Aliás, os autores não contestam a autoria, a autenticidade do documento, pelo que não podemos deixar de qualificar a certidão em apreço como documento autêntico, nos termos e para os efeitos das disposições citadas, tendo a APA emitido tal certidão ao abrigo das competências de autoridade que lhe foram atribuídas legalmente.
O que se poderá é discutir o valor probatório deste documento.
Quanto à força probatória plena dos documentos autênticos, estatui o artº 371º do Código Civil que “Os documentos autênticos fazem prova plena dos factos que referem como praticados pela autoridade ou oficial público respectivo, assim como dos factos que neles são atestados com base nas percepções da entidade documentadora; os meros juízos pessoais do documentador só valem como elementos sujeitos à livre apreciação do julgador”.

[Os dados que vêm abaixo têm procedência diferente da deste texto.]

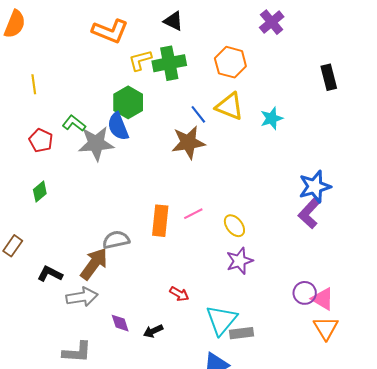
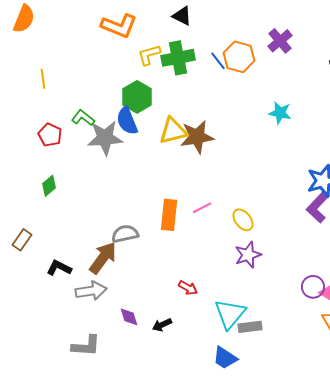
purple cross: (272, 22) -> (280, 41), moved
yellow triangle: (229, 106) -> (173, 131), moved, turned -36
blue line: (198, 114) -> (218, 61), moved
cyan star: (272, 118) -> (280, 113), turned 30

Na verdade, no documento existe uma descrição morfológica do terreno em questão, que, consequentemente, leva a uma conclusão jurídica (…)
Porém, o que releva, é essa descrição, “(…) a unidade morfológica comummente denominada Ilha da Culatra, bem como as restantes ilhas barreira da Ria Formosa, (…) (cujas) características do solo (têm) a natureza de areias formados por deposição aluvial”.
A referida descrição é, como não poderia deixar de ser, abrangida pela força probatória plena que lhe é conferida pelo artº 372º, nº 1 do Código Civil, segundo o qual os factos atestados no documento público- certidão emitida pela APA- só podem ser ilididos com base na sua falsidade, a apreciar através do competente incidente de falsidade a que se refere o artº 446º e seguintes do Código de Processo Civil.
Na verdade, o que é fundamental é o que a autoridade pública atesta como sendo o objecto da sua percepção: as características do terreno acima descritas (…).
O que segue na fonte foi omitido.